(Entries taken from a collection)
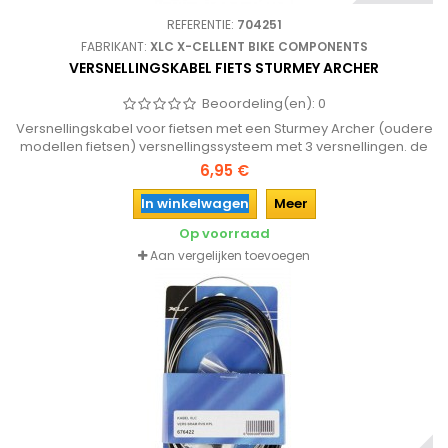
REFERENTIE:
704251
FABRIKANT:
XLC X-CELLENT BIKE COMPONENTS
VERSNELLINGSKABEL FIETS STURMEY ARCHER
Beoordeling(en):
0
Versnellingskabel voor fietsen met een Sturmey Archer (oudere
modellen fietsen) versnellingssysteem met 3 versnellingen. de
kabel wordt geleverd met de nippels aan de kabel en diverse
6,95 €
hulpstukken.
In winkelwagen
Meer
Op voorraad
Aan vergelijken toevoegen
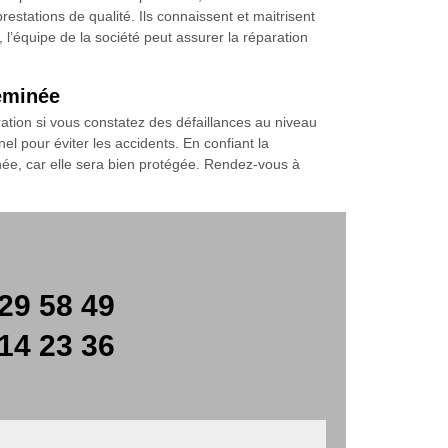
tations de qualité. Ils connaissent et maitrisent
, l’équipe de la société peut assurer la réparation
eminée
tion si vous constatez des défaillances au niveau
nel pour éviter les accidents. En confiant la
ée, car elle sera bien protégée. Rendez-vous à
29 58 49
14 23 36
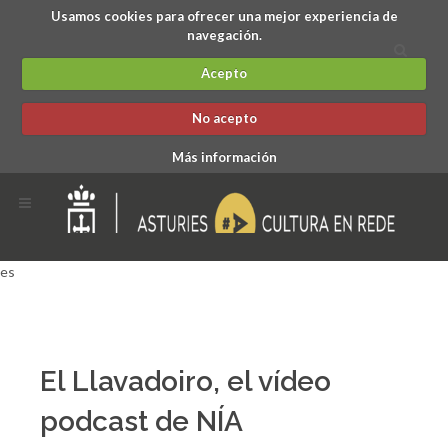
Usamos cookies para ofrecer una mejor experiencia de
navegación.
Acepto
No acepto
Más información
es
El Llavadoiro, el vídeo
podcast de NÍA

_EXERCISE PROMPT_
Exact copy, no pictures: reproduce every entry shown above.

_REPLY_
REFERENTIE:
704251
FABRIKANT:
XLC X-CELLENT BIKE COMPONENTS
VERSNELLINGSKABEL FIETS STURMEY ARCHER
Beoordeling(en):
0
Versnellingskabel voor fietsen met een Sturmey Archer (oudere
modellen fietsen) versnellingssysteem met 3 versnellingen. de
kabel wordt geleverd met de nippels aan de kabel en diverse
6,95 €
hulpstukken.
In winkelwagen
Meer
Op voorraad
Aan vergelijken toevoegen
tations de qualité. Ils connaissent et maitrisent
, l’équipe de la société peut assurer la réparation
eminée
tion si vous constatez des défaillances au niveau
nel pour éviter les accidents. En confiant la
ée, car elle sera bien protégée. Rendez-vous à
29 58 49
14 23 36
Usamos cookies para ofrecer una mejor experiencia de
navegación.
Acepto
No acepto
Más información
es
El Llavadoiro, el vídeo
podcast de NÍA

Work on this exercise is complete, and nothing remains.